The Institute of Human Resource Management (IHRM) Council says high taxation and cost of production are driving the current wave of private sector job cuts.
Council chairman Elijah Sitimah said high labour and transportation costs as well as power tariffs have particularly accelerated job losses.
So high is the taxation, Mr Sitimah said, that some companies were forced to closed down local operations and moved to other countries.
Manufactured goods, he noted, were taxed at 16 per cent Value Added Tax, 30 per cent corporate tax besides other levies that made it hard for firms to stay afloat.
“More than 50 per cent of the earnings by businesses go to taxes. Such harsh business environment has forced companies to close down, resulting to loss of jobs,” he said.
Speaking to journalists at PrideInn Beach Resort in Mombasa on the sidelines of a Human Resource congress, Mr Sitimah urged the government to reduce taxes, bring down the cost of importing of goods as well as improve infrastructure to cut transport costs.
About 600 human resource professionals converged at Mombasa for the congress, which was organised by the IHRM.
Mr Sitimah warned that more workers might end up losing jobs as some employers cannot afford to pay the recent 18 per cent minimum wage increase announced during Labour Day celebrations.
“Some companies have been hit by low business to an extent that they cannot pay workers.
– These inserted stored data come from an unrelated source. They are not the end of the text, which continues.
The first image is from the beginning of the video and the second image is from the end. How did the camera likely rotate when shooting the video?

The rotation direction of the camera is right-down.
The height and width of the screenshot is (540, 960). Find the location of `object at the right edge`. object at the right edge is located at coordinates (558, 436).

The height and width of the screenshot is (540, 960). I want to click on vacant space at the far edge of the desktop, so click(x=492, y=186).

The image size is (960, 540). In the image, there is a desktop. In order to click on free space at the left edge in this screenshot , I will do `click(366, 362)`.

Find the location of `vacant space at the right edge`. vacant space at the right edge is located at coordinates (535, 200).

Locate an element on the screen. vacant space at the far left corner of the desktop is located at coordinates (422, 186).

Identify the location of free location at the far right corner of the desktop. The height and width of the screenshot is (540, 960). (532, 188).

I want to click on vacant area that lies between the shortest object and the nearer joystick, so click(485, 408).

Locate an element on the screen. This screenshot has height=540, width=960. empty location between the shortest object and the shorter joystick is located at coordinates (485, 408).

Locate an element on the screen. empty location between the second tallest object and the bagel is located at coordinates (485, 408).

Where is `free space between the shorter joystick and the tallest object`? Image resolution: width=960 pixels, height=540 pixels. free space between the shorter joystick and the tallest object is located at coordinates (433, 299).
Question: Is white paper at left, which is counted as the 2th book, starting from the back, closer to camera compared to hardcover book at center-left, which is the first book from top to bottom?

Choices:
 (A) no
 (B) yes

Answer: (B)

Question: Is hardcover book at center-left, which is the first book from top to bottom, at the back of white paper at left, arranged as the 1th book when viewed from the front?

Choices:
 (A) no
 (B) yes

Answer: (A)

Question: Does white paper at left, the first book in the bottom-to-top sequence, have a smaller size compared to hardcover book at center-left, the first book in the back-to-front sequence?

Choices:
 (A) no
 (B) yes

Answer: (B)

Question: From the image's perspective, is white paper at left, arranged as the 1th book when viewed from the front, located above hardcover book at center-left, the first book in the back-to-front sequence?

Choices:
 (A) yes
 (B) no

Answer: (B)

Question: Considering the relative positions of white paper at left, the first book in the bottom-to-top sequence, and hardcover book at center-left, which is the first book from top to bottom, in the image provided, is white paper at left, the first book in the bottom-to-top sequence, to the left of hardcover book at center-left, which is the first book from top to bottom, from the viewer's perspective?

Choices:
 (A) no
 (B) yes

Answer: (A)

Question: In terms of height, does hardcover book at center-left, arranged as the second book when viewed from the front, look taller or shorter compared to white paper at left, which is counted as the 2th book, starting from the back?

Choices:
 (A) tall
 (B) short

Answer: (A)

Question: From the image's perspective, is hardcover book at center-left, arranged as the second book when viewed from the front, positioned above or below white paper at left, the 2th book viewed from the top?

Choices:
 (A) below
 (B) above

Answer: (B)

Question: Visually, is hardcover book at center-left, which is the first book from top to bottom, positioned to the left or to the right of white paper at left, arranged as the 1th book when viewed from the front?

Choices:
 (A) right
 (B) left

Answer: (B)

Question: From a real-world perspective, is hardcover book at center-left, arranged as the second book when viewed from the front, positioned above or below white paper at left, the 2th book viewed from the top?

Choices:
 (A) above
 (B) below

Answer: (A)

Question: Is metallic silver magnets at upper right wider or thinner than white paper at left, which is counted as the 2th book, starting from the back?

And with the salary increment it will be difficult for struggling firms to meet the labour costs,” he said.
Public Service Commission chairperson Margaret Kobia called on the government and the private sector to allocate adequate funds for training civil servants and workers.
Sponsors of the congress include Nation Media Group, Sanlam, the Kenya Revenue Authority, AON, Higher Education Loans Board, Pwani Life and NIC Bank.